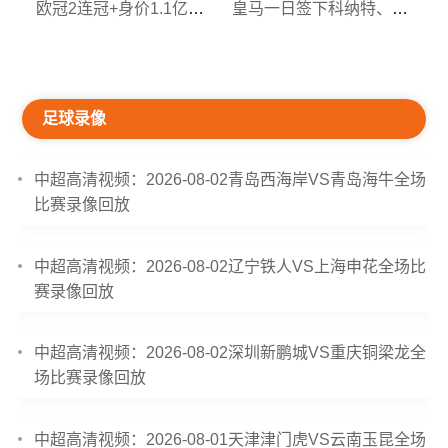
欧冠2连冠+身价1.1亿欧！21岁世界级中场横空出世，辅助C罗圆梦
皇马一日签下科纳特、邓弗里斯，夏窗引援继续
足球录像
中超高清视频：2026-08-02青岛西海岸VS青岛海牛全场
比赛录像回放
中超高清视频：2026-08-02辽宁铁人VS上海申花全场比
赛录像回放
中超高清视频：2026-08-02深圳新鹏城VS重庆铜梁龙全
场比赛录像回放
中超高清视频：2026-08-01天津津门虎VS云南玉昆全场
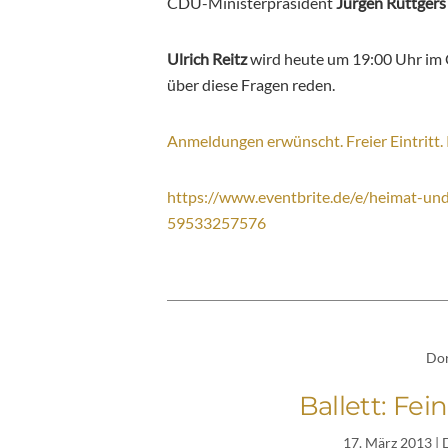
CDU-Ministerpräsident
Jürgen Rüttgers
Ulrich Reitz
wird heute um 19:00 Uhr im C
über diese Fragen reden.
Anmeldungen erwünscht. Freier Eintritt
https://www.eventbrite.de/e/heimat-und
59533257576
Do
Ballett: Fe
17. März 2013
| 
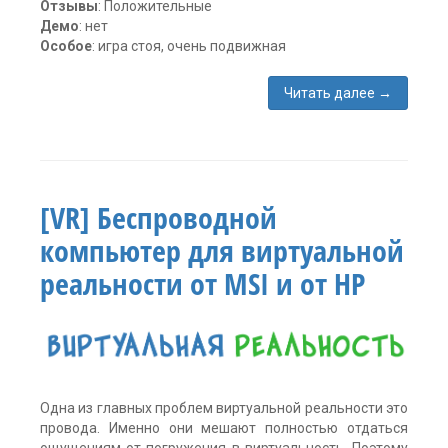
Отзывы
: Положительные
Демо
: нет
Особое
: игра стоя, очень подвижная
Читать далее
→
Метки:
HTC
Vive
,
oculus
rift
,
[VR] Беспроводной
VR
Invaders
,
компьютер для виртуальной
виртуальная
реальность
,
реальности от MSI и от HP
Игра
,
Шутер
Оставить
комментарий
Одна из главных проблем виртуальной реальности это
провода. Именно они мешают полностью отдаться
ощущениям от погружения в виртуальность. Поэтому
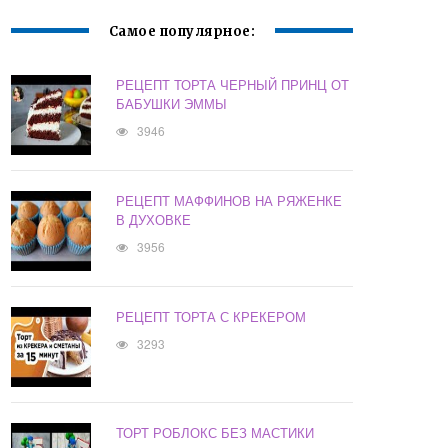
Самое популярное:
РЕЦЕПТ ТОРТА ЧЕРНЫЙ ПРИНЦ ОТ
БАБУШКИ ЭММЫ
3946
РЕЦЕПТ МАФФИНОВ НА РЯЖЕНКЕ
В ДУХОВКЕ
3956
РЕЦЕПТ ТОРТА С КРЕКЕРОМ
3293
ТОРТ РОБЛОКС БЕЗ МАСТИКИ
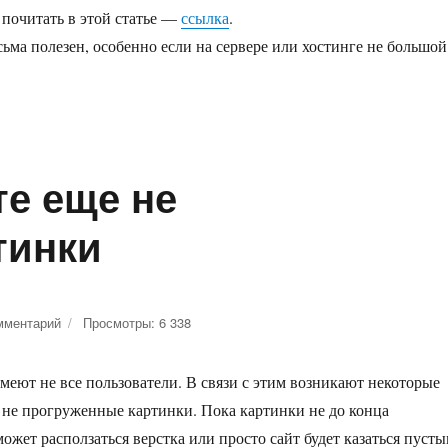
нных
 почитать в этой статье —
ссылка
.
в
сьма полезен, особенно если на сервере или хостинге не большой
ов»
те еще не
тинки
мментарий
к
Просмотры: 6 338
записи
Прелоадер
еют не все пользователи. В связи с этим возникают некоторые
на
месте
 не прогруженные картинки. Пока картинки не до конца
еще
ожет расползаться верстка или просто сайт будет казаться пусты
______________________________
> [Directions for this task]: I need every line of the data that has the word "РЕЦЕПТ"; please list them.

> [Response box]:
РЕЦЕПТ ТОРТА ЧЕРНЫЙ ПРИНЦ ОТ
РЕЦЕПТ МАФФИНОВ НА РЯЖЕНКЕ
РЕЦЕПТ ТОРТА С КРЕКЕРОМ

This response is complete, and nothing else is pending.